一年だけの契約妻で、ほぼ放置されていたのに
玄関を開けて鷹士さんを座らせると、その横で私は力尽きて倒れ込んだ。
「はぁ、無事帰ってこられた……」
コートの下が汗だくだ。何杯飲んだか忘れたお酒もすっかり抜けた。鷹士さんにも申し訳ないけれど廊下に置いておいて、のろのろと私は靴を脱ぐ。
「水、持ってきますね」
目を閉じて壁に凭れる彼に一応言ってから腰を上げる。でも、背後から何かに引っ張られて元の位置に逆戻り。振り返れば、うっすら目を開けた鷹士さんが私のコートの裾を掴んでいた。
「どこに、行く?」
「え?だから水をっ」
話の途中でいきなり手を引っ張られた。よろけた先にいた鷹士さんに抱き留められて痛い思いはしなくて済んだけど……。
「お、お、おうしさっ」
彼の胸元に凭れかかる形になり、慌てて離れようとしたらさらに抱きしめられた。
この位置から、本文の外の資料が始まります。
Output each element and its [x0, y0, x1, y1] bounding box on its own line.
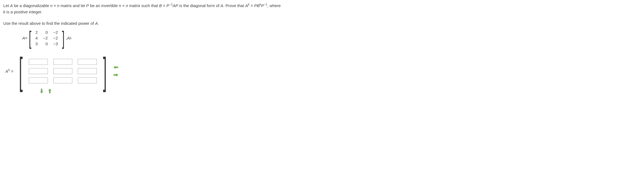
arrow-up-icon: [48, 88, 52, 94]
matrix-cell: 2: [33, 29, 40, 35]
answer-cell-input[interactable]: [29, 59, 48, 65]
var-P: P: [86, 3, 89, 8]
var-AP: AP: [173, 3, 178, 8]
var-n: n: [50, 3, 52, 8]
exp-5: 5: [70, 37, 71, 40]
bracket-right: ]: [62, 31, 65, 46]
table-row: 3 0 −3: [33, 41, 61, 47]
arrow-left-icon: [113, 65, 119, 69]
var-P: P: [166, 3, 169, 8]
text: . Prove that: [223, 3, 245, 8]
prompt-find-power: Use the result above to find the indicat…: [3, 21, 641, 26]
matrix-A: [ 2 0 −2 4 −2 −2 3 0 −3 ]: [27, 29, 66, 47]
add-column-button[interactable]: [113, 72, 119, 78]
text: .: [98, 21, 99, 26]
answer-cell-input[interactable]: [78, 59, 97, 65]
matrix-A-table: 2 0 −2 4 −2 −2 3 0 −3: [33, 29, 61, 47]
text: ×: [121, 3, 126, 8]
text: , where: [267, 3, 281, 8]
table-row: [26, 66, 100, 76]
answer-matrix-table: [26, 57, 100, 85]
row-controls: [39, 88, 641, 94]
var-A: A: [221, 3, 223, 8]
text: ×: [52, 3, 57, 8]
text: matrix and let: [59, 3, 86, 8]
text: Let: [3, 3, 10, 8]
var-n: n: [126, 3, 128, 8]
var-A: A: [67, 36, 70, 40]
matrix-cell: 0: [41, 29, 51, 35]
text: is the diagonal form of: [178, 3, 221, 8]
matrix-cell: 3: [33, 41, 40, 47]
answer-row: A5 = [ ]: [5, 55, 641, 87]
text: matrix such that: [128, 3, 159, 8]
text: =: [162, 3, 166, 8]
column-controls: [113, 65, 119, 78]
remove-row-button[interactable]: [47, 88, 53, 94]
answer-cell-input[interactable]: [29, 68, 48, 74]
bracket-left: [: [19, 55, 23, 87]
var-A: A: [95, 21, 98, 26]
answer-cell-input[interactable]: [53, 59, 72, 65]
var-PB: PB: [254, 3, 259, 8]
table-row: [26, 76, 100, 85]
var-B: B: [159, 3, 162, 8]
answer-cell-input[interactable]: [53, 77, 72, 83]
text: be an invertible: [89, 3, 119, 8]
text-eq: =: [10, 69, 13, 74]
answer-cell-input[interactable]: [29, 77, 48, 83]
text: Use the result above to find the indicat…: [3, 21, 95, 26]
matrix-cell: 0: [41, 41, 51, 47]
matrix-label-A: A: [22, 36, 25, 40]
var-A: A: [5, 69, 8, 74]
var-k: k: [3, 10, 5, 14]
matrix-cell: 4: [33, 35, 40, 41]
text: is a positive integer.: [5, 10, 42, 14]
bracket-left: [: [29, 31, 32, 46]
answer-label: A5 =: [5, 68, 13, 74]
exp-neg1: −1: [169, 3, 173, 6]
var-A: A: [10, 3, 13, 8]
arrow-right-icon: [113, 73, 119, 77]
var-A: A: [245, 3, 248, 8]
matrix-label-eq: =: [25, 36, 27, 40]
var-n: n: [119, 3, 121, 8]
text: =: [249, 3, 254, 8]
answer-matrix: [ ]: [16, 55, 110, 87]
matrix-cell: −2: [41, 35, 51, 41]
remove-column-button[interactable]: [113, 65, 119, 70]
answer-cell-input[interactable]: [53, 68, 72, 74]
add-row-button[interactable]: [39, 88, 45, 94]
table-row: [26, 57, 100, 66]
bracket-right: ]: [103, 55, 107, 87]
table-row: 2 0 −2: [33, 29, 61, 35]
problem-statement: Let A be a diagonalizable n × n matrix a…: [3, 2, 641, 15]
matrix-cell: −3: [51, 41, 61, 47]
matrix-cell: −2: [51, 29, 61, 35]
table-row: 4 −2 −2: [33, 35, 61, 41]
matrix-definition: A = [ 2 0 −2 4 −2 −2 3 0 −3 ] , A5: [22, 29, 641, 47]
var-P: P: [261, 3, 264, 8]
answer-cell-input[interactable]: [78, 68, 97, 74]
answer-cell-input[interactable]: [78, 77, 97, 83]
text: be a diagonalizable: [13, 3, 50, 8]
arrow-down-icon: [40, 88, 44, 94]
matrix-cell: −2: [51, 35, 61, 41]
exp-neg1: −1: [264, 3, 267, 6]
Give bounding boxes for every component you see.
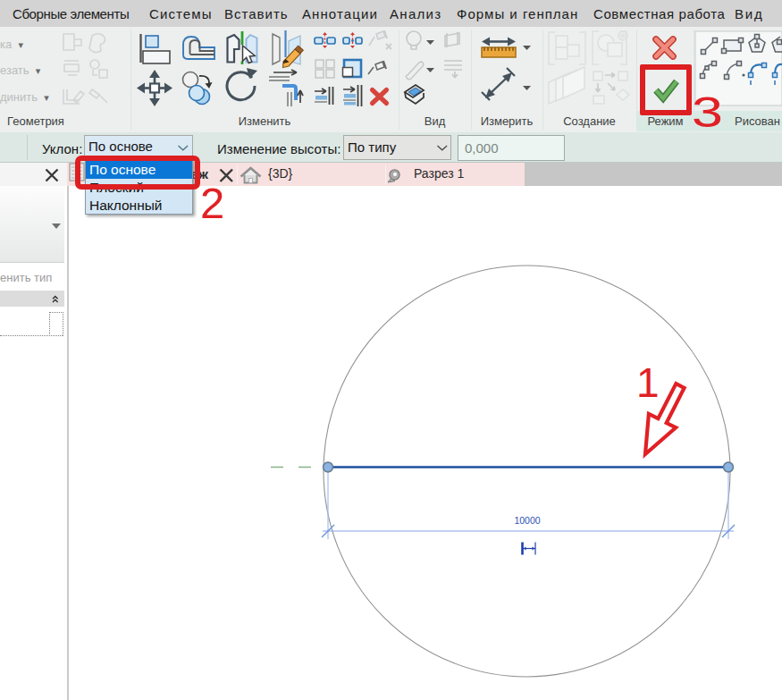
svg-text:10000: 10000 [514, 515, 540, 526]
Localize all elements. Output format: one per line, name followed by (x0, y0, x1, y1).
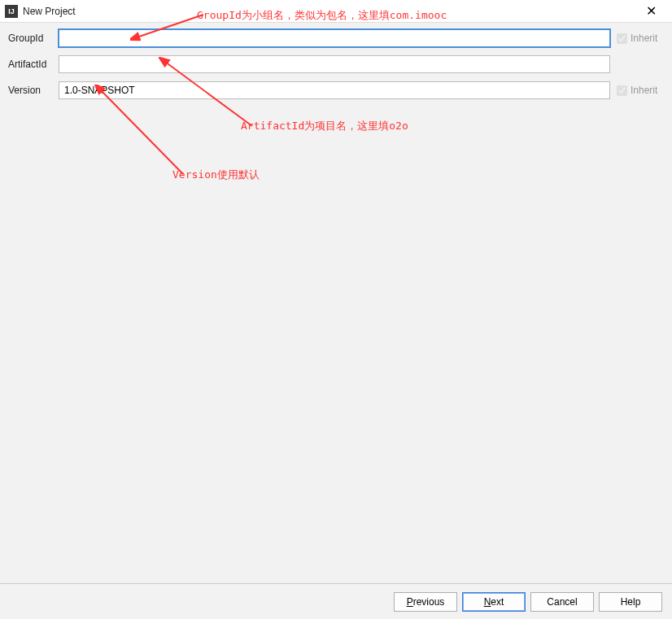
label-version: Version (8, 85, 59, 96)
inherit-version-label: Inherit (631, 85, 657, 96)
row-artifactid: ArtifactId (8, 55, 664, 73)
cancel-button[interactable]: Cancel (530, 592, 594, 612)
form-area: GroupId为小组名，类似为包名，这里填com.imooc GroupId I… (0, 23, 672, 114)
label-groupid: GroupId (8, 33, 59, 44)
label-artifactid: ArtifactId (8, 59, 59, 70)
annotation-groupid: GroupId为小组名，类似为包名，这里填com.imooc (197, 8, 447, 23)
inherit-version-checkbox (617, 85, 627, 96)
inherit-groupid-checkbox (617, 33, 627, 44)
next-button[interactable]: Next (462, 592, 526, 612)
row-groupid: GroupId Inherit (8, 29, 664, 47)
annotation-version: Version使用默认 (172, 168, 260, 182)
close-icon[interactable]: ✕ (635, 3, 667, 19)
app-icon: IJ (5, 5, 18, 18)
inherit-groupid: Inherit (617, 33, 664, 44)
help-button[interactable]: Help (599, 592, 662, 612)
inherit-version: Inherit (617, 85, 664, 96)
svg-line-2 (100, 89, 183, 174)
inherit-groupid-label: Inherit (631, 33, 657, 44)
input-version[interactable] (59, 81, 610, 99)
bottom-bar: Previous Next Cancel Help (0, 583, 672, 619)
input-groupid[interactable] (59, 29, 610, 47)
input-artifactid[interactable] (59, 55, 610, 73)
annotation-artifactid: ArtifactId为项目名，这里填o2o (241, 119, 408, 133)
row-version: Version Inherit (8, 81, 664, 99)
previous-button[interactable]: Previous (394, 592, 457, 612)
深く拘束するかのようなそれに男の人の力を感じでドクドクと耳の裏から脈動が大きく響く。
「もう、出ていくな」
そっと呟かれた言葉は小さな声だったけど、しっかりと私の鼓膜に届き鼓動と溶け合う。彼の熱い手が私の手を握った。そこには再び嵌めたプラチナの結婚指輪があって、感覚を確かめるように指がなぞる。その瞬間、頭が真っ白になった。でも、自然と唇が動く。
「はい……」
何の抵抗もなく出た声に自分が一番驚いた。同時に少し包まれていた腕の力が緩む。そのかわりに彼の顔が近づいた。
そう思った後には息が止まった。
唇を塞ぐ柔らかくて熱い感触にまた頭が白く塗り潰されて呼吸も忘れた。でも、触れただけなのにそこが敏感になってピリピリと痺れる感覚にドキドキと心臓の音だけが全身に響く。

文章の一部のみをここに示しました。